◆ **Your goal**
The answer must reproduce the listing exactly, with every picture left out.

*** Begin section ***

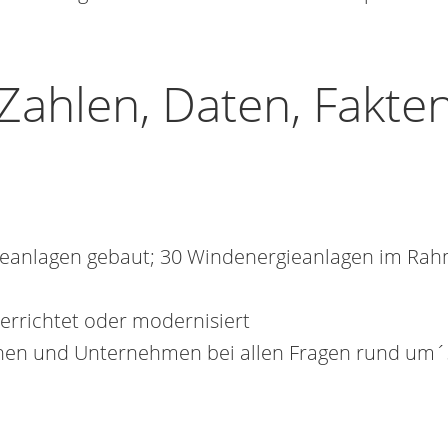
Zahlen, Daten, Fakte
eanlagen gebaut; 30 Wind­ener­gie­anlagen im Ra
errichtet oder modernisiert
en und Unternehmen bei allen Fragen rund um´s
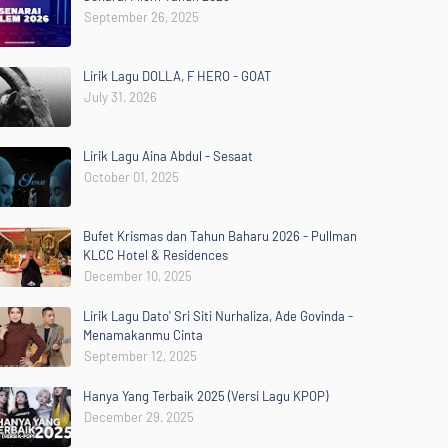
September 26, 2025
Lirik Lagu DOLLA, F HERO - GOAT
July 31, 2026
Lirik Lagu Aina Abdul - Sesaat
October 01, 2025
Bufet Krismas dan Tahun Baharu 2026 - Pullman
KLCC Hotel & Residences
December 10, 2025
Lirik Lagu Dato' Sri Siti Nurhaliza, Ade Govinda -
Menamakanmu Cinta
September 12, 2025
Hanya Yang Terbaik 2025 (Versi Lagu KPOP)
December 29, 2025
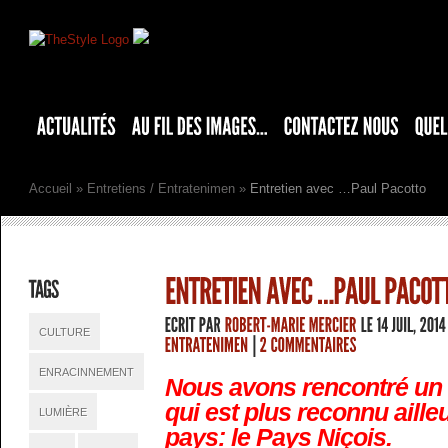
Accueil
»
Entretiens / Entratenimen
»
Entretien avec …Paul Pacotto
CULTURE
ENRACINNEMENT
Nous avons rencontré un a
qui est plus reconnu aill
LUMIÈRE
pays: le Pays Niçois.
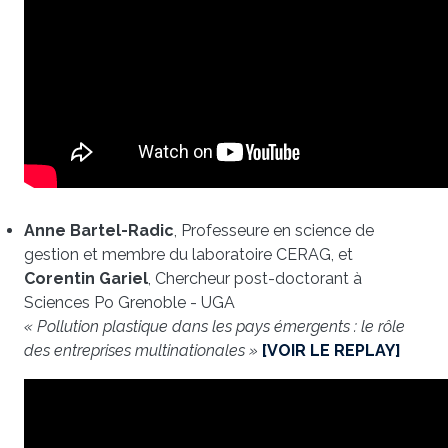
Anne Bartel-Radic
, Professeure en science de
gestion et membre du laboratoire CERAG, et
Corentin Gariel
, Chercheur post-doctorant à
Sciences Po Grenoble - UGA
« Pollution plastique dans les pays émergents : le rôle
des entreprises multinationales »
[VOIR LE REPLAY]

*** End section ***

◆ **Solution to this exercise**
Zahlen, Daten, Fakte
eanlagen gebaut; 30 Wind­ener­gie­anlagen im Ra
errichtet oder modernisiert
en und Unternehmen bei allen Fragen rund um´s
September 26, 2025
Lirik Lagu DOLLA, F HERO - GOAT
July 31, 2026
Lirik Lagu Aina Abdul - Sesaat
October 01, 2025
Bufet Krismas dan Tahun Baharu 2026 - Pullman
KLCC Hotel & Residences
December 10, 2025
Lirik Lagu Dato' Sri Siti Nurhaliza, Ade Govinda -
Menamakanmu Cinta
September 12, 2025
Hanya Yang Terbaik 2025 (Versi Lagu KPOP)
December 29, 2025
Accueil
»
Entretiens / Entratenimen
»
Entretien avec …Paul Pacotto
CULTURE
ENRACINNEMENT
Nous avons rencontré un a
qui est plus reconnu aill
LUMIÈRE
pays: le Pays Niçois.
Anne Bartel-Radic
, Professeure en science de
gestion et membre du laboratoire CERAG, et
Corentin Gariel
, Chercheur post-doctorant à
Sciences Po Grenoble - UGA
« Pollution plastique dans les pays émergents : le rôle
des entreprises multinationales »
[VOIR LE REPLAY]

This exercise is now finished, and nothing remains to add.